Publicado em VEJA de 12 de dezembro de 2018, edição nº 2612

Por Roberto Pompeu de Toledo
Atualizado em 4 jun 2024, 16h12 - Publicado em 7 dez 2018, 07h00

Ao saber que o ex-presidente Ernesto Geisel estava em Teresópolis, Jô Soares resolveu arriscar. Bateria em sua porta e o convidaria para uma participação no programa de entrevistas então abrigado no SBT. Geisel não aceitou o convite, mas recebeu-o cordialmente, e entregou-se a uma conversa em que fez uma revelação, segundo Jô, “fortíssima”: no segundo turno da eleição de 1989, cogitou votar em Lula, e chegou a comentar essa opção com amigos. Afinal não foi capaz de fazê-lo, mas se arrependia de ter votado em Fernando Collor, “um mentiroso”. Vivia-se na época o processo de impeachment de Collor, e Geisel torcia para que o poder passasse ao vice: “O Itamar certamente vai ser melhor do que tudo isso que está aí”. Jô Soares contou o caso nas páginas de VEJA, anos depois. Agora, retomou-o no recém-lançado segundo volume de memórias, O Livro de Jô.

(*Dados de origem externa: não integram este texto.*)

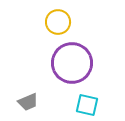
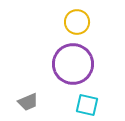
yellow circle: moved 19 px right
purple circle: moved 1 px right, 1 px down
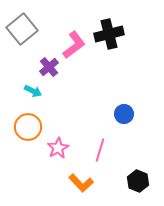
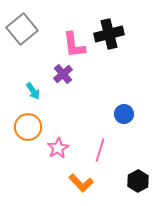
pink L-shape: rotated 120 degrees clockwise
purple cross: moved 14 px right, 7 px down
cyan arrow: rotated 30 degrees clockwise
black hexagon: rotated 10 degrees clockwise
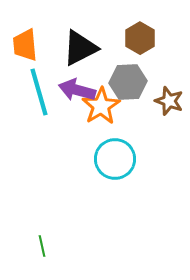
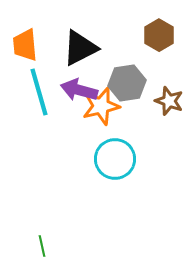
brown hexagon: moved 19 px right, 3 px up
gray hexagon: moved 1 px left, 1 px down; rotated 6 degrees counterclockwise
purple arrow: moved 2 px right
orange star: rotated 18 degrees clockwise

Muitos outros casos com políticos povoam a retomada das lembranças. Collor foi entrevistado no programa do SBT duas vezes, na campanha de 1989, e, segundo Jô, “em nenhuma delas a coisa andou bem”. Numa das vezes, o apresentador teve de chamar a atenção do candidato para que olhasse para ele, e não para a câmera, porque “afinal o programa era meu, e não um horário eleitoral gratuito”. Além disso, como o enquadramento dominante no Jô Soares Onze e Meia era na dupla entrevistador-­entrevistado, e não em um e outro separadamente, se um permanecesse com os olhos fixados na câmera, “ficava parecendo conversa de cego”. Jô perguntou-lhe se tinha sido seminarista, e Collor respondeu:

— Fomos.

— Fomos como? Eu nunca fui. Você já está usando o plural majestático?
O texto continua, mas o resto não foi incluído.